I wasn’t born blind, I became blind when I was in my 30s. It wasn’t an accident or anything. At one stage in my life, I realised that something was going wrong and I went to check it out. I was told that something was growing in my eye and I needed to do surgery to remove it. However, at the time, I couldn’t do it because I had no money. I continued wearing my glasses. I realized that my state of driving was worsening and I was just not seeing well especially at nights. I was advised to see an eye specialist.
- How long did you wait before you visited an eye specialist?
I probably waited until about a week or so after the first visit. At that time, they told me about the surgery, which I didn’t do. About a year or so after that visit, I went to another eye specialist who told me it was Glaucoma.
- After learning you had Glaucoma, how did you feel?
It really took a toll on me. When I asked the doctor what could be done to reverse it he said that nothing could be done. He then asked me if I knew about Glaucoma. I told him no and he sat me down to explain it. Thereafter I started looking into it stage by stage. I think it was about 1997 or 1998 when it happened, you weren’t born as yet (laughs).
4. Take me through the period of you finding out that you had Glaucoma and then actually going completely blind. What was your life like?
After finding out that I had Glaucoma, things started going downhill. I had challenges with my eyes, difficulty working, my friends started moving differently and I started to lose jobs. That was most terrifying for me because when you don’t have a source of income it’s stressful. I am a person that loves to work, make my own money and be my own boss, so it felt like somebody held me and took that from me. I felt robbed.
5. What was your profession at the time? Were you still a massage therapist?
No, I was in the field of construction. I did interior and exterior decoration. I had to be able to climb ladders and stand on scaffolds, it requires sight yuh nuh?

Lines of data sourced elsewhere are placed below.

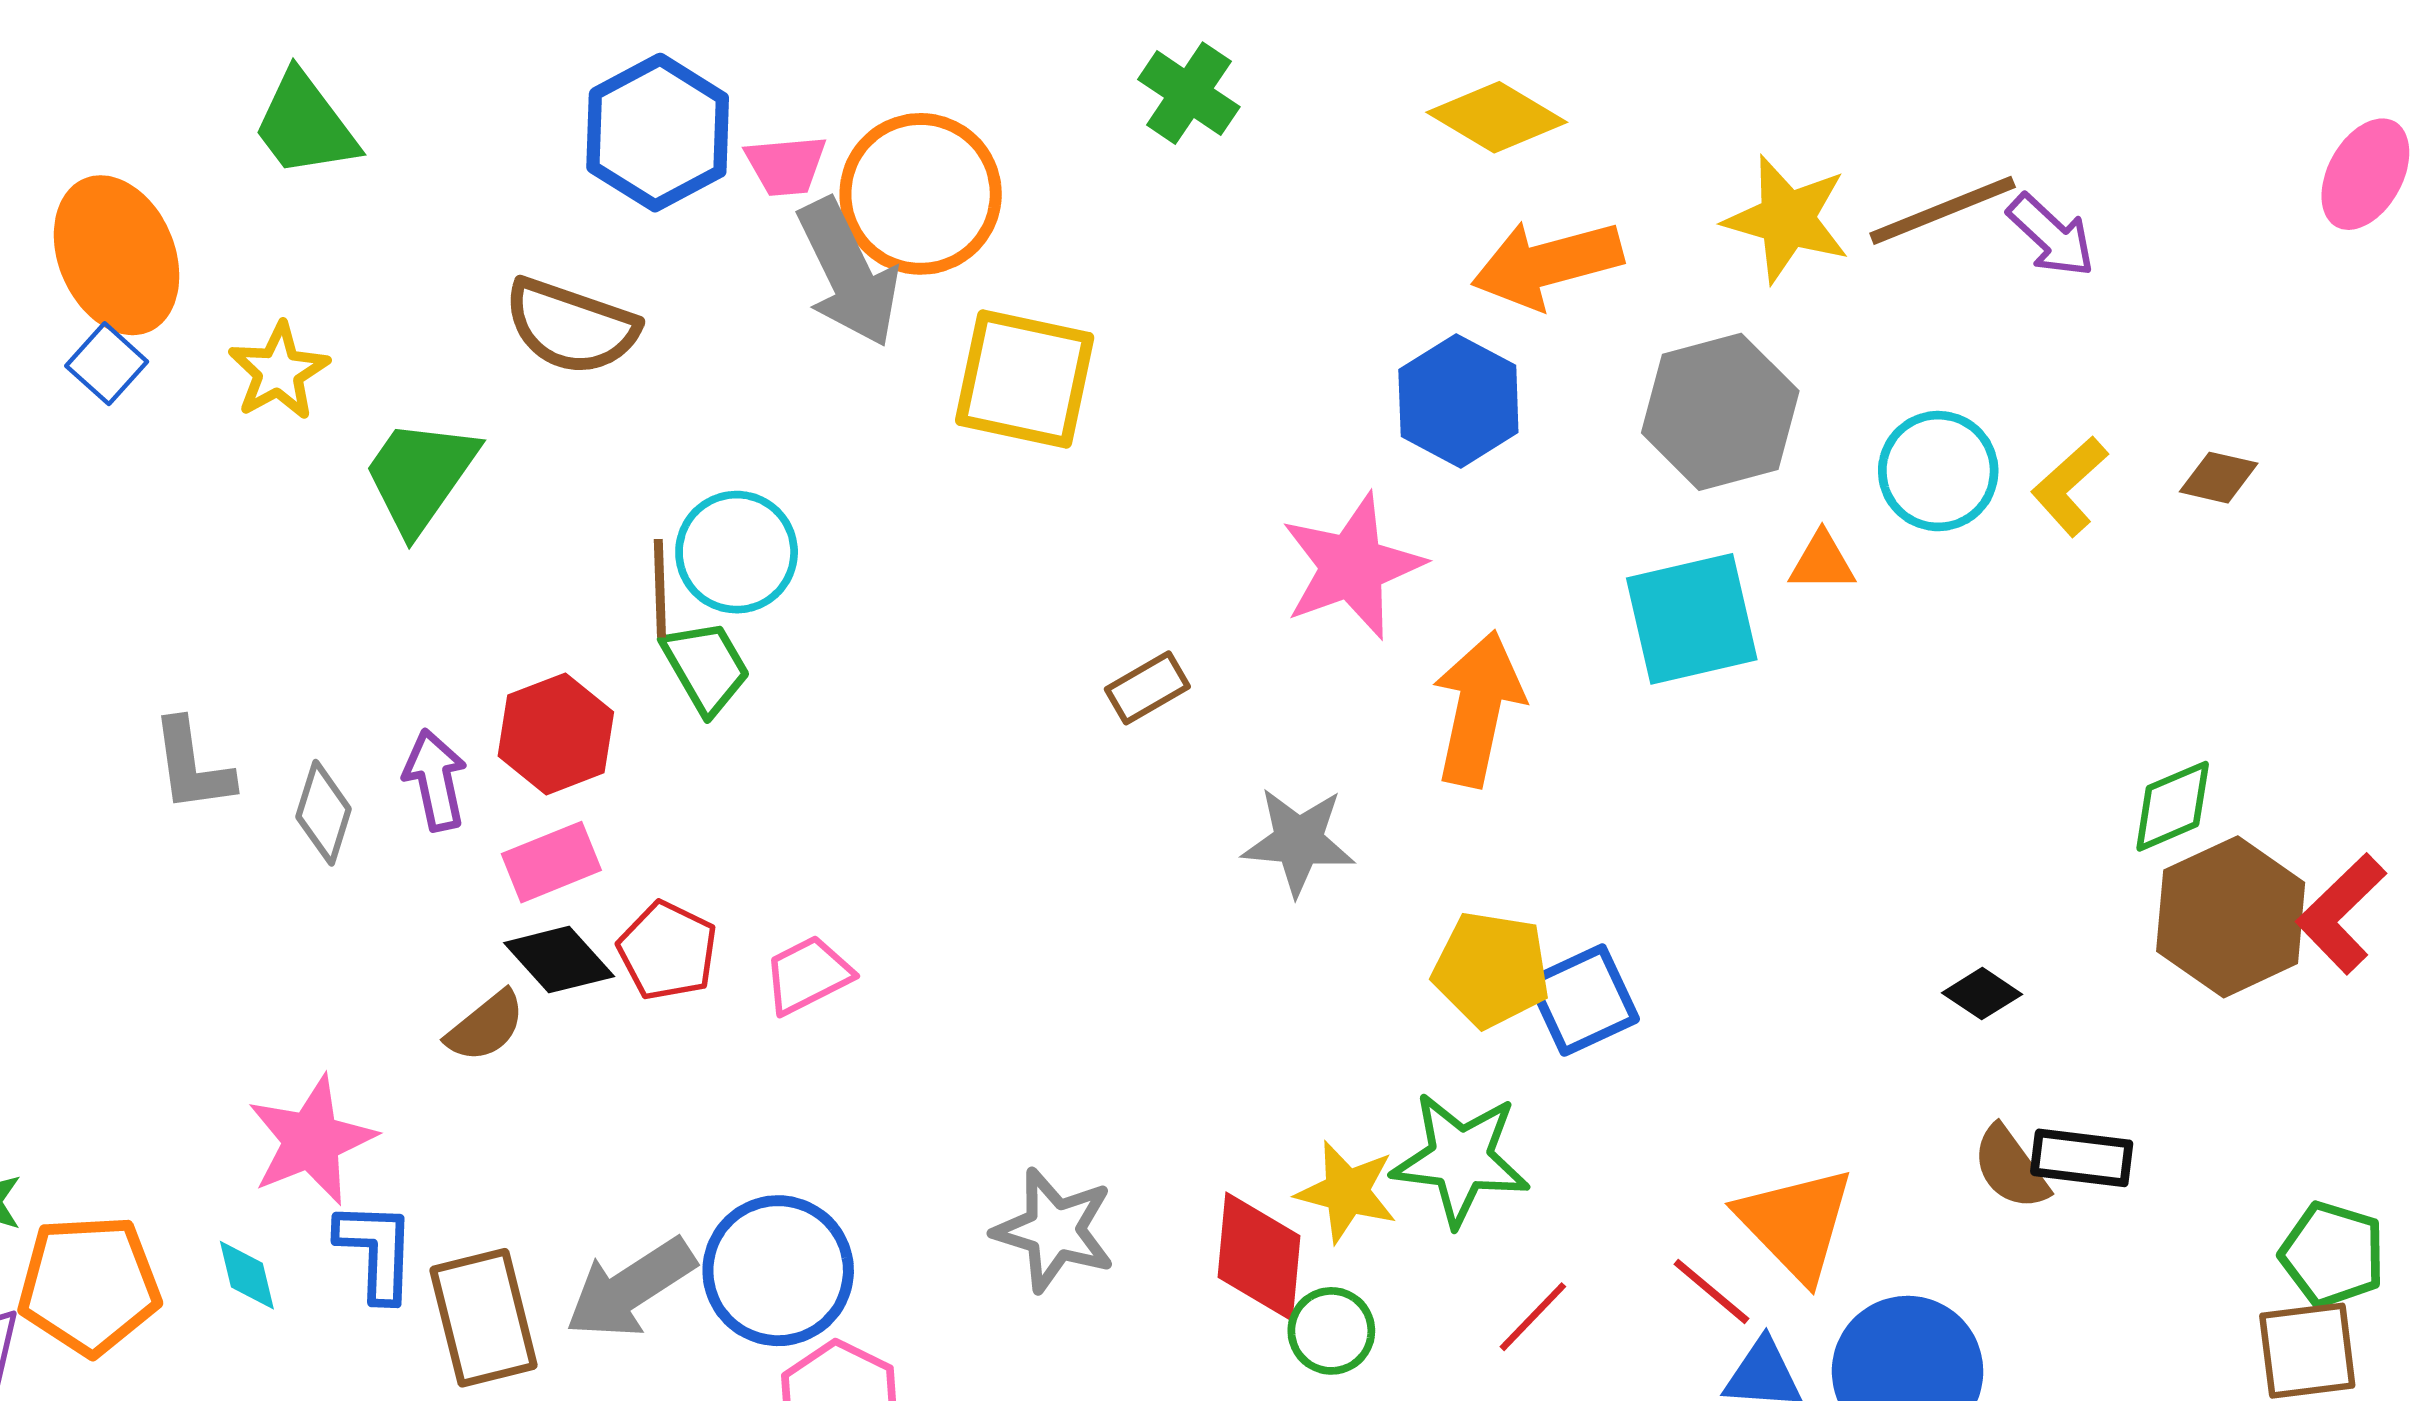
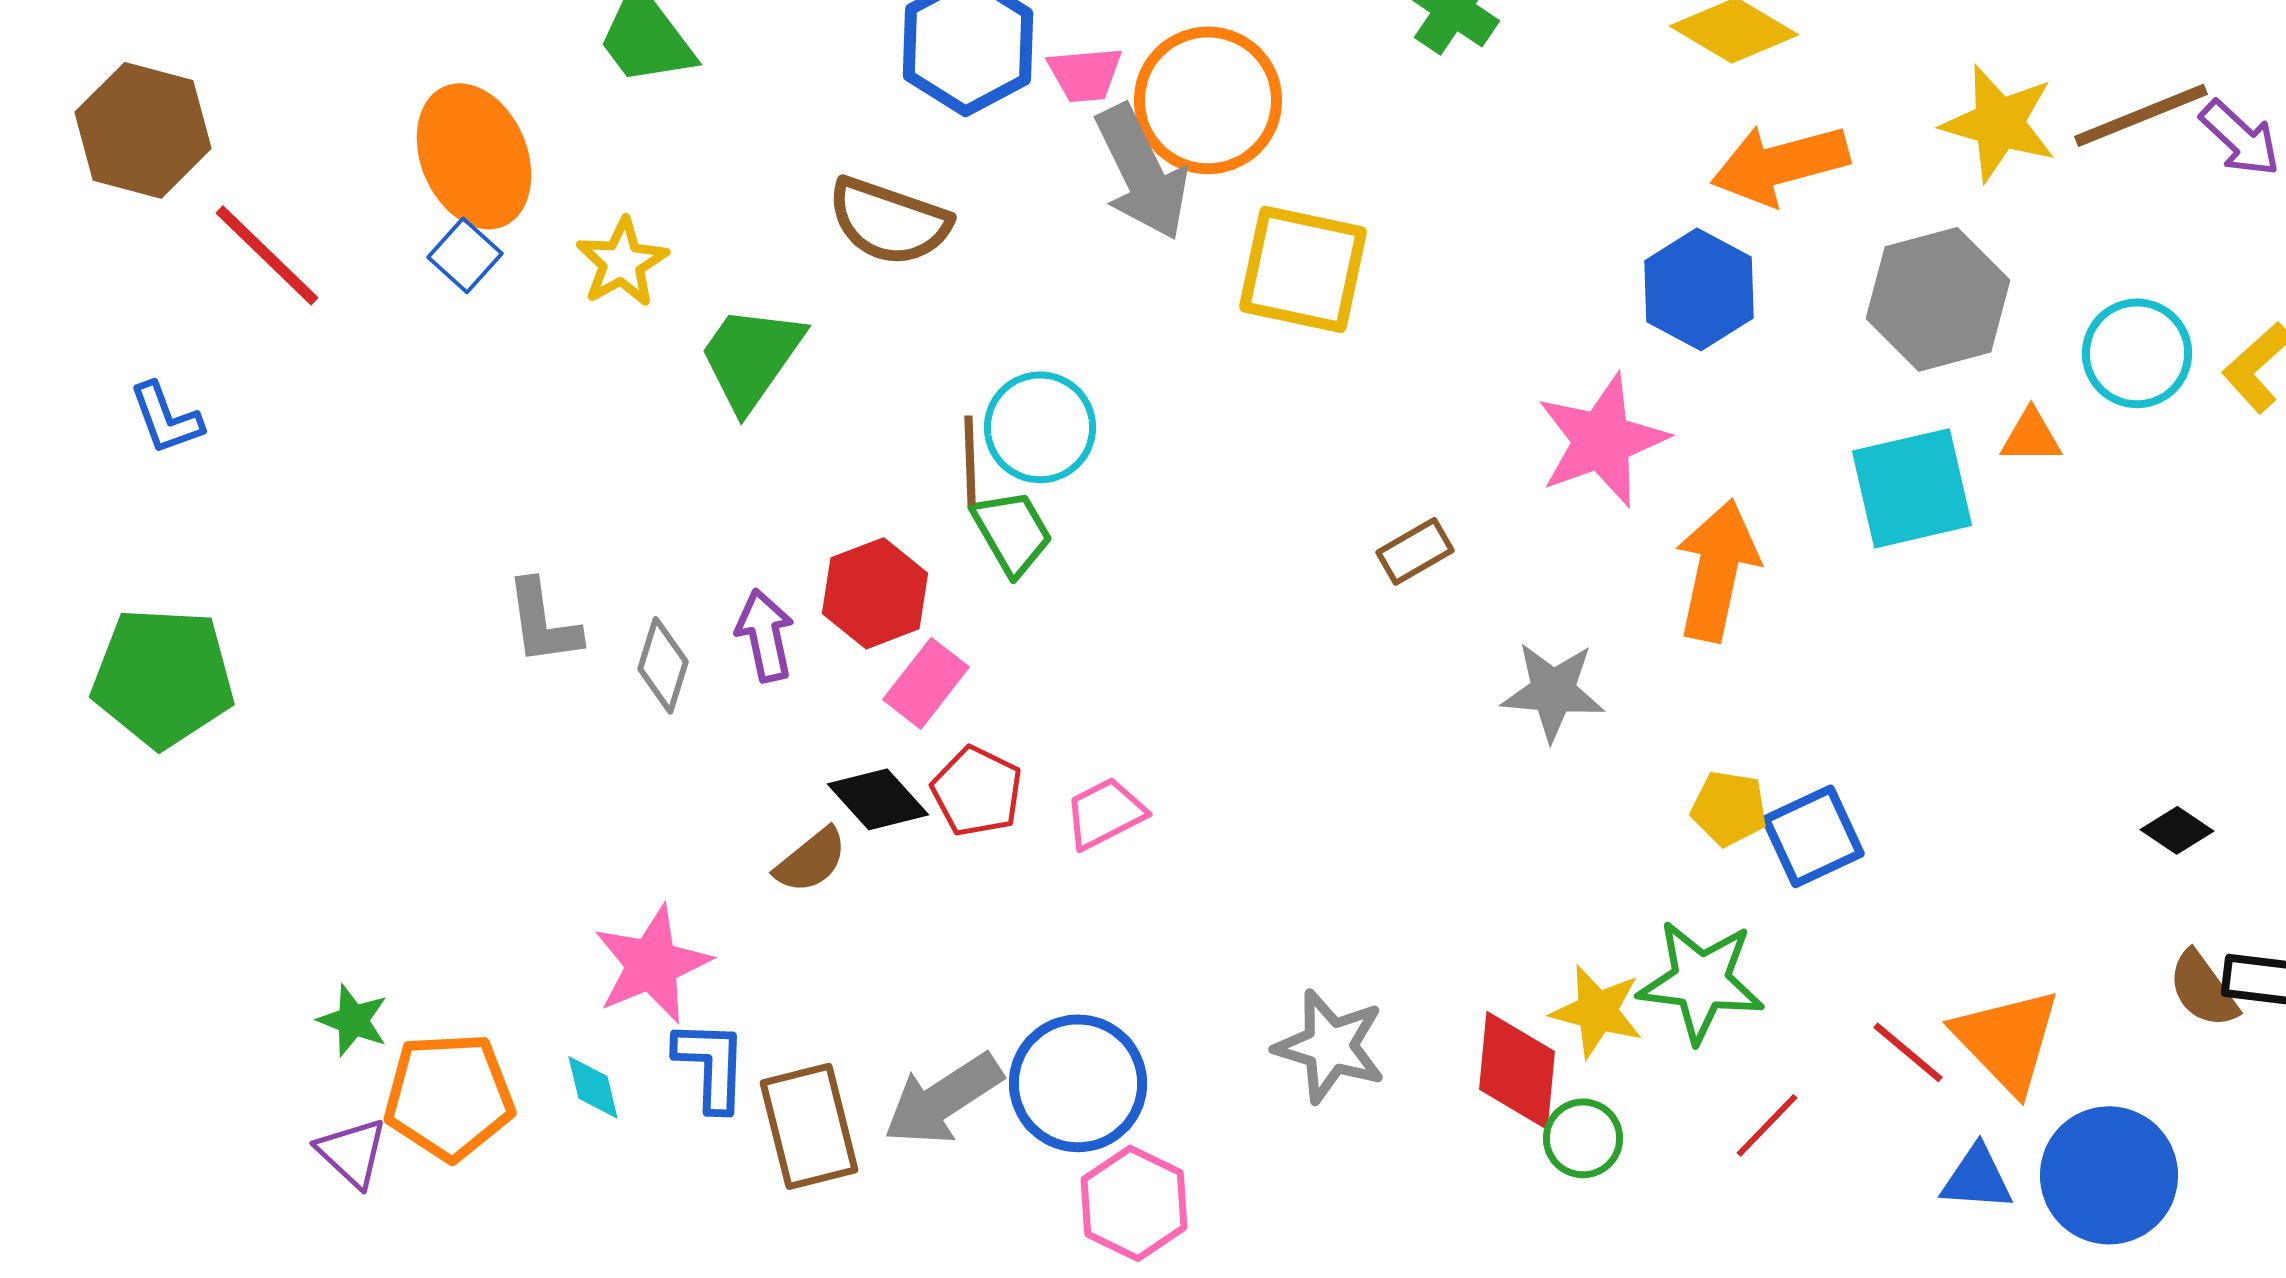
pink rectangle: (551, 862) -> (926, 683), moved, turned -30
yellow pentagon: (1491, 969) -> (1729, 808), size x0.7
red line: (1711, 1291) -> (1908, 1052), moved

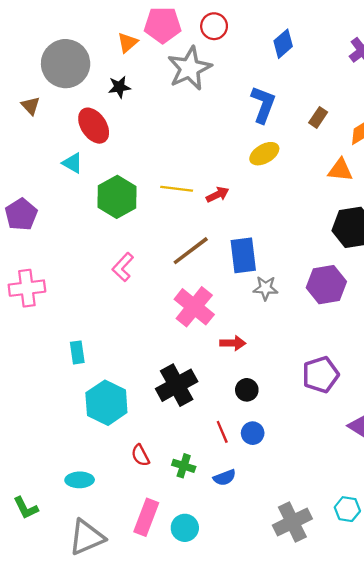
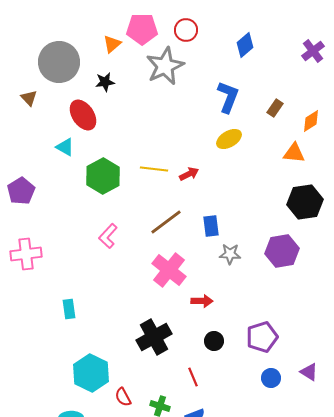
blue rectangle: (243, 255) -> (211, 226), size x0.7
purple pentagon: (320, 375) -> (262, 337), moved
cyan hexagon: (106, 403) -> (91, 373), moved
blue circle: (253, 433) -> (271, 378), moved

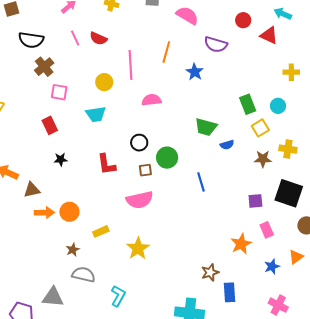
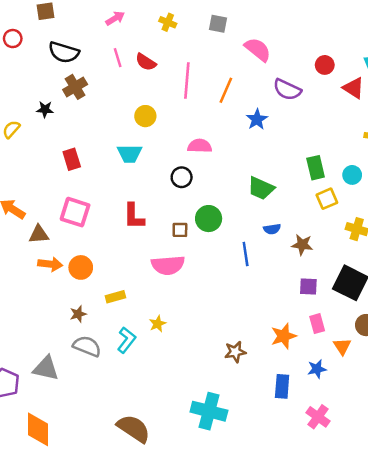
pink line: (131, 65) -> (187, 80), moved
pink square: (59, 92) -> (75, 212), moved, size x1.4
black circle: (139, 143) -> (182, 177), moved
blue semicircle: (227, 145) -> (272, 229), moved
black star: (61, 159) -> (45, 109), moved
brown star: (263, 159) -> (302, 245), moved
yellow star: (138, 248) -> (158, 324), size x0.6
orange triangle: (296, 257) -> (342, 346), moved, turned -35
brown star: (210, 272) -> (235, 352), moved
blue rectangle: (229, 292) -> (282, 386), moved
cyan L-shape: (118, 296) -> (126, 340), moved

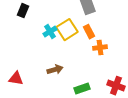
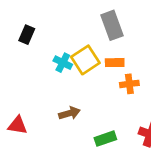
cyan cross: (50, 32) -> (63, 63), turned -32
orange rectangle: (89, 32) -> (115, 63), turned -64

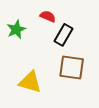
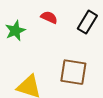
black rectangle: (63, 35) -> (87, 22), moved

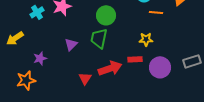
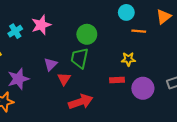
purple star: (40, 58) -> (18, 79), size x1.5
red arrow: (110, 68) -> (81, 102), moved
red triangle: (85, 78) -> (64, 79), moved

- You said that your disability affected your job security, what happened at that point?
I still tried to fight and seek other jobs. A lot of times I had to act as if I could see well. I was living in denial. I decided to go out, get jobs and hire other persons to do it, however, these same guys started to expose me. I started telling the employers ‘I am not a 100%(sighted) but I am still capable of doing your job’. That didn’t work well.
- When did you stop living in denial?
Ok, that’s a very interesting question. One day I was walking on the street, the sun was out, and I made an attempt to cross at a pedestrian crossing. I stepped out on the road and a vehicle ran into me and I couldn’t see anything. I tried to make some excuse and the driver said ‘ok man.’ I tried to go again, and walked into the side of the vehicle, so the man got out and led me across the road. I told him that I was going blind. When that happened, I decided to go home because I had a cane there, but I was so ashamed to use it. I would fold it up and put it at the bottom of a dresser drawer with my clothes. I took out the cane after that and went back on the road. It was very devastating for me, but in the midst, it was like heaven. The cane was reassuring. I also realised that if I used the cane I would still be able to do things for myself.
- Did you revisit the doctor or did you already have medication?
The doctor gave me some medication but it was very expensive. I was building my house at the time and I had to stop. My kids and their mother live there now because my relationship fell apart. Nobody was accepting me and I could not take the environment anymore. The medication cost about $13,000 and that was about 1998 or 1999.
- How did you overcome the problems with your family?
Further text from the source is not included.